Editor’s note: This was originally posted on littleripples.org by i-ACT Director and Co-Founder Gabriel Stauring.
The little things on this trip that can bring joy. Photo: Gabriel Stauring/i-ACT
I just ate some crackers with peanut butter and jelly. I used to eat that a lot as a kid, but I don’t think I have ever enjoyed it so much as I just did. Our current trip to Chad is now 17 days old, and I’m more and more becoming aware of the little things that can bring joy—and sadness.
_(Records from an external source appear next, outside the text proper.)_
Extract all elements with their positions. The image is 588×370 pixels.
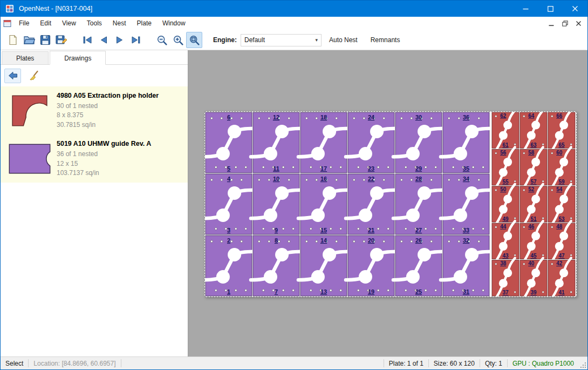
nested-guide-part-pair[interactable]: 109 xyxy=(251,174,302,234)
import-part-button[interactable] xyxy=(4,69,21,83)
part-number: 54 xyxy=(556,186,563,192)
nested-guide-part-pair[interactable]: 65 xyxy=(205,112,254,173)
nested-guide-part-pair[interactable]: 3433 xyxy=(441,174,491,234)
nested-holder-part-pair[interactable]: 4241 xyxy=(548,258,575,297)
part-number: 8 xyxy=(275,237,278,244)
tab-plates[interactable]: Plates xyxy=(2,51,49,64)
mdi-close-icon[interactable] xyxy=(572,18,584,29)
menu-item-nest[interactable]: Nest xyxy=(107,17,132,30)
menu-item-plate[interactable]: Plate xyxy=(132,17,157,30)
status-size: Size: 60 x 120 xyxy=(429,360,480,367)
titlebar: OpenNest - [N0317-004] xyxy=(1,1,587,17)
nested-holder-part-pair[interactable]: 5251 xyxy=(520,184,547,224)
zoom-out-icon xyxy=(156,35,168,46)
remnants-button[interactable]: Remnants xyxy=(365,32,406,48)
part-number: 4 xyxy=(227,176,231,182)
menu-items: FileEditViewToolsNestPlateWindow xyxy=(13,17,191,30)
zoom-out-button[interactable] xyxy=(154,32,170,48)
part-number: 42 xyxy=(556,260,563,266)
part-number: 37 xyxy=(502,290,509,296)
nested-holder-part-pair[interactable]: 3837 xyxy=(492,258,519,297)
part-number: 32 xyxy=(463,237,469,244)
nested-guide-part-pair[interactable]: 2625 xyxy=(393,236,444,296)
menu-item-edit[interactable]: Edit xyxy=(35,17,57,30)
part-number: 66 xyxy=(556,113,563,119)
engine-select[interactable]: Default ▾ xyxy=(241,34,322,46)
part-number: 26 xyxy=(415,237,422,244)
part-number: 40 xyxy=(528,260,535,266)
nav-last-button[interactable] xyxy=(128,32,144,48)
nested-guide-part-pair[interactable]: 87 xyxy=(251,236,302,296)
new-button[interactable] xyxy=(5,32,21,48)
resize-grip[interactable] xyxy=(579,357,587,369)
nested-holder-part-pair[interactable]: 6665 xyxy=(548,112,575,150)
nested-guide-part-pair[interactable]: 21 xyxy=(205,236,254,296)
nested-holder-part-pair[interactable]: 4847 xyxy=(548,221,575,261)
nav-first-button[interactable] xyxy=(79,32,95,48)
nav-next-button[interactable] xyxy=(112,32,128,48)
drawing-item[interactable]: 4980 A05 Extraction pipe holder30 of 1 n… xyxy=(1,86,188,134)
part-number: 33 xyxy=(463,227,469,233)
nested-guide-part-pair[interactable]: 3635 xyxy=(441,112,491,173)
nested-holder-part-pair[interactable]: 6059 xyxy=(548,147,575,187)
nested-guide-part-pair[interactable]: 2019 xyxy=(346,236,396,296)
menu-item-window[interactable]: Window xyxy=(157,17,191,30)
nested-holder-part-pair[interactable]: 6261 xyxy=(492,112,519,150)
nested-holder-part-pair[interactable]: 5857 xyxy=(520,147,547,187)
new-icon xyxy=(8,35,18,45)
drawing-item[interactable]: 5019 A10 UHMW guide Rev. A36 of 1 nested… xyxy=(1,134,188,183)
save-button[interactable] xyxy=(37,32,53,48)
nested-guide-part-pair[interactable]: 1817 xyxy=(298,112,349,173)
zoom-in-button[interactable] xyxy=(170,32,186,48)
menu-item-view[interactable]: View xyxy=(57,17,81,30)
nested-guide-part-pair[interactable]: 2221 xyxy=(346,174,396,234)
nested-guide-part-pair[interactable]: 3231 xyxy=(441,236,491,296)
minimize-icon[interactable] xyxy=(513,1,538,17)
nest-canvas[interactable]: 6512111817242330293635431091615222128273… xyxy=(188,50,587,356)
side-panel: PlatesDrawings 4980 A05 Extraction pipe … xyxy=(1,50,188,356)
nest-plate[interactable]: 6512111817242330293635431091615222128273… xyxy=(204,111,577,297)
nested-holder-part-pair[interactable]: 4443 xyxy=(492,221,519,261)
part-number: 31 xyxy=(463,288,469,295)
save-as-button[interactable] xyxy=(53,32,70,48)
nested-guide-part-pair[interactable]: 3029 xyxy=(393,112,444,173)
part-number: 11 xyxy=(273,165,279,172)
nested-holder-part-pair[interactable]: 5655 xyxy=(492,147,519,187)
drawing-nested-count: 30 of 1 nested xyxy=(57,102,159,111)
part-number: 44 xyxy=(500,224,507,230)
nested-guide-part-pair[interactable]: 1615 xyxy=(298,174,349,234)
nested-guide-part-pair[interactable]: 2827 xyxy=(393,174,444,234)
auto-nest-button[interactable]: Auto Nest xyxy=(324,32,363,48)
part-number: 21 xyxy=(368,227,374,233)
maximize-icon[interactable] xyxy=(538,1,563,17)
part-number: 18 xyxy=(320,114,327,120)
nested-guide-part-pair[interactable]: 43 xyxy=(205,174,254,234)
part-number: 3 xyxy=(227,227,230,233)
part-number: 23 xyxy=(368,165,374,172)
nested-guide-part-pair[interactable]: 2423 xyxy=(346,112,396,173)
menu-item-tools[interactable]: Tools xyxy=(81,17,107,30)
part-number: 24 xyxy=(368,114,375,120)
zoom-fit-button[interactable] xyxy=(186,32,202,48)
drawing-list: 4980 A05 Extraction pipe holder30 of 1 n… xyxy=(1,86,188,183)
clean-button[interactable] xyxy=(25,69,42,83)
nested-guide-part-pair[interactable]: 1413 xyxy=(298,236,349,296)
main-area: PlatesDrawings 4980 A05 Extraction pipe … xyxy=(1,50,587,356)
nav-prev-button[interactable] xyxy=(95,32,112,48)
close-icon[interactable] xyxy=(563,1,587,17)
part-number: 22 xyxy=(368,176,374,182)
nested-holder-part-pair[interactable]: 4645 xyxy=(520,221,547,261)
mdi-minimize-icon[interactable] xyxy=(545,18,557,29)
tab-drawings[interactable]: Drawings xyxy=(50,51,106,65)
drawing-area: 103.7137 sq/in xyxy=(57,169,151,178)
nested-holder-part-pair[interactable]: 4039 xyxy=(520,258,547,297)
open-button[interactable] xyxy=(21,32,37,48)
nested-holder-part-pair[interactable]: 6463 xyxy=(520,112,547,150)
nested-guide-part-pair[interactable]: 1211 xyxy=(251,112,302,173)
part-number: 48 xyxy=(556,224,563,230)
nested-holder-part-pair[interactable]: 5049 xyxy=(492,184,519,224)
nested-holder-part-pair[interactable]: 5453 xyxy=(548,184,575,224)
mdi-restore-icon[interactable] xyxy=(559,18,571,29)
part-number: 38 xyxy=(500,260,507,266)
menu-item-file[interactable]: File xyxy=(13,17,35,30)
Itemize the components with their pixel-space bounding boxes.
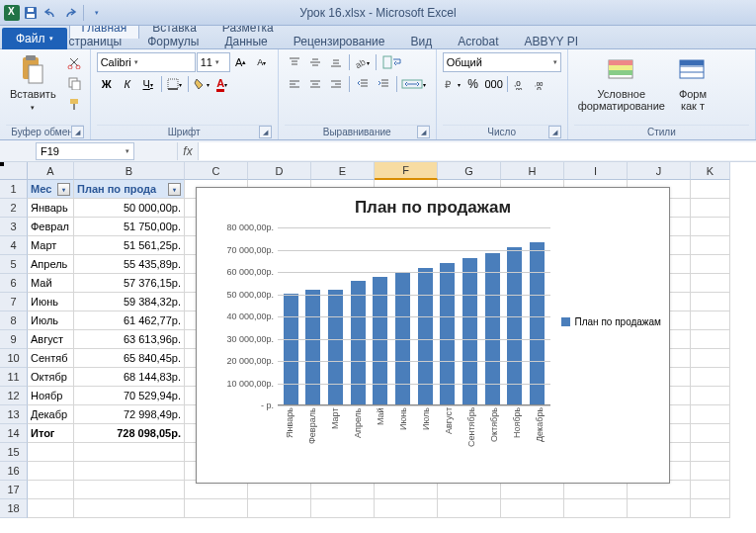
row-header-17[interactable]: 17 [0,481,28,499]
cell-K5[interactable] [691,255,730,274]
conditional-formatting-button[interactable]: Условное форматирование [574,52,669,114]
row-header-15[interactable]: 15 [0,443,28,462]
row-header-10[interactable]: 10 [0,349,28,368]
cell-K17[interactable] [691,481,730,499]
undo-button[interactable] [42,4,59,22]
cell-A4[interactable]: Март [28,236,74,255]
worksheet-grid[interactable]: ABCDEFGHIJK 123456789101112131415161718 … [0,162,756,533]
border-button[interactable]: ▾ [165,74,185,94]
cell-B14[interactable]: 728 098,05р. [74,424,185,443]
align-left-button[interactable] [285,74,304,94]
cell-A8[interactable]: Июль [28,311,74,330]
cell-K11[interactable] [691,368,730,387]
cell-H18[interactable] [501,499,564,518]
cell-B16[interactable] [74,462,185,481]
col-header-F[interactable]: F [375,162,438,180]
cell-K13[interactable] [691,405,730,424]
row-header-6[interactable]: 6 [0,274,28,293]
row-header-12[interactable]: 12 [0,387,28,405]
cell-B17[interactable] [74,481,185,499]
col-header-C[interactable]: C [185,162,248,180]
clipboard-dialog-launcher[interactable]: ◢ [71,126,84,138]
cell-F18[interactable] [375,499,438,518]
cell-A14[interactable]: Итог [28,424,74,443]
cell-J18[interactable] [628,499,691,518]
cell-B2[interactable]: 50 000,00р. [74,199,185,218]
row-header-9[interactable]: 9 [0,330,28,349]
col-header-G[interactable]: G [438,162,501,180]
cell-B11[interactable]: 68 144,83р. [74,368,185,387]
row-header-3[interactable]: 3 [0,218,28,236]
col-header-K[interactable]: K [691,162,730,180]
cell-K2[interactable] [691,199,730,218]
cell-K6[interactable] [691,274,730,293]
col-header-J[interactable]: J [628,162,691,180]
cell-K7[interactable] [691,293,730,311]
cell-A15[interactable] [28,443,74,462]
cell-K3[interactable] [691,218,730,236]
copy-button[interactable] [64,73,84,93]
comma-style-button[interactable]: 000 [484,74,504,94]
align-center-button[interactable] [305,74,325,94]
align-middle-button[interactable] [305,52,325,72]
row-header-4[interactable]: 4 [0,236,28,255]
align-right-button[interactable] [326,74,346,94]
decrease-font-button[interactable]: A▾ [252,52,272,72]
cell-E18[interactable] [311,499,375,518]
decrease-decimal-button[interactable]: ,00,0 [532,74,551,94]
bold-button[interactable]: Ж [97,74,117,94]
format-painter-button[interactable] [64,94,84,114]
cell-K14[interactable] [691,424,730,443]
cell-B10[interactable]: 65 840,45р. [74,349,185,368]
row-header-13[interactable]: 13 [0,405,28,424]
cell-G18[interactable] [438,499,501,518]
accounting-format-button[interactable]: ₽▾ [443,74,462,94]
cell-B3[interactable]: 51 750,00р. [74,218,185,236]
chart-legend[interactable]: План по продажам [561,316,661,327]
row-header-8[interactable]: 8 [0,311,28,330]
align-top-button[interactable] [285,52,304,72]
cell-B15[interactable] [74,443,185,462]
save-button[interactable] [22,4,40,22]
cell-B7[interactable]: 59 384,32р. [74,293,185,311]
cell-B1[interactable]: План по прода▾ [74,180,185,199]
merge-center-button[interactable]: ▾ [400,74,428,94]
filter-btn-b[interactable]: ▾ [168,183,181,196]
cell-A6[interactable]: Май [28,274,74,293]
cell-A5[interactable]: Апрель [28,255,74,274]
cell-K18[interactable] [691,499,730,518]
cell-A3[interactable]: Феврал [28,218,74,236]
cell-B6[interactable]: 57 376,15р. [74,274,185,293]
cell-K8[interactable] [691,311,730,330]
cell-B13[interactable]: 72 998,49р. [74,405,185,424]
increase-font-button[interactable]: A▴ [231,52,251,72]
cell-K1[interactable] [691,180,730,199]
fill-color-button[interactable]: ▾ [192,74,211,94]
font-name-combo[interactable]: Calibri▾ [97,52,196,72]
increase-indent-button[interactable] [374,74,393,94]
cell-A13[interactable]: Декабр [28,405,74,424]
cell-B5[interactable]: 55 435,89р. [74,255,185,274]
percent-button[interactable]: % [463,74,483,94]
insert-function-button[interactable]: fx [177,142,199,160]
chart-object[interactable]: План по продажам - р.10 000,00р.20 000,0… [196,187,670,484]
cell-B18[interactable] [74,499,185,518]
row-header-11[interactable]: 11 [0,368,28,387]
col-header-A[interactable]: A [28,162,74,180]
cell-K9[interactable] [691,330,730,349]
orientation-button[interactable]: ab▾ [353,52,373,72]
cell-K16[interactable] [691,462,730,481]
row-header-2[interactable]: 2 [0,199,28,218]
chart-title[interactable]: План по продажам [197,188,669,222]
redo-button[interactable] [61,4,79,22]
align-bottom-button[interactable] [326,52,346,72]
qat-customize-button[interactable]: ▾ [88,4,106,22]
paste-button[interactable]: Вставить▾ [6,52,60,114]
name-box[interactable]: F19▾ [36,142,134,160]
cell-A7[interactable]: Июнь [28,293,74,311]
cell-B12[interactable]: 70 529,94р. [74,387,185,405]
row-header-7[interactable]: 7 [0,293,28,311]
increase-decimal-button[interactable]: ,0,00 [511,74,531,94]
row-header-16[interactable]: 16 [0,462,28,481]
row-header-5[interactable]: 5 [0,255,28,274]
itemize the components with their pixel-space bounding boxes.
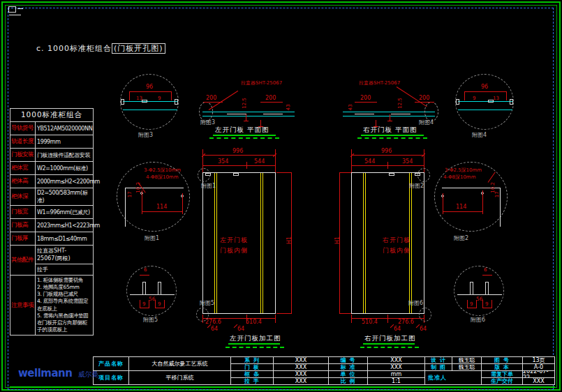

We just arrived at a new compound that will be our home for the next four days, while we visit Little Ripples at camp Goz Amer. As soon as we arrived, staff here received us warmly and gave us each a room with nice beds, mosquito nets, air-conditioning, running water, and—amazingly—little refrigerators! I just had a bottle of cold water. Wow, that was good!
This compound also has a basketball court. Sara-Christine and I always look for opportunities to run and do mini-workouts, always in mini-spaces. Today, there were some wasp-like insects, one at each end of the court, almost as if they were protecting the basket. Each time I would run close, they would come out zigzagging crazily towards me, warning me to not get close to them, like a small, flying Dikembe Mutombo wagging his finger, “No-No-No!” The concrete was horrible for my knees and back, but the running was magic for my soul.
I still have another two weeks out here, so I’ll have to grab on to lots of little things to compensate for how much I miss some big things back home—like family.
It’s been fun and inspiring to be around the players competing to play with Darfur United. At the same time, on the same days, it has been painful and sad to visit families that are struggling to find food for just the next few days. I sit with them and listen, and I know that that little thing, a few minutes of attention, makes them feel better—but only momentarily.
Two more weeks. Good thing I still have some little cups of peanut butter and of jelly. I also have a few cans of Diet Pepsi that somehow appeared in a tiny shop, on a dusty road of Goz Beida. I can’t wait until the morning to have one for breakfast!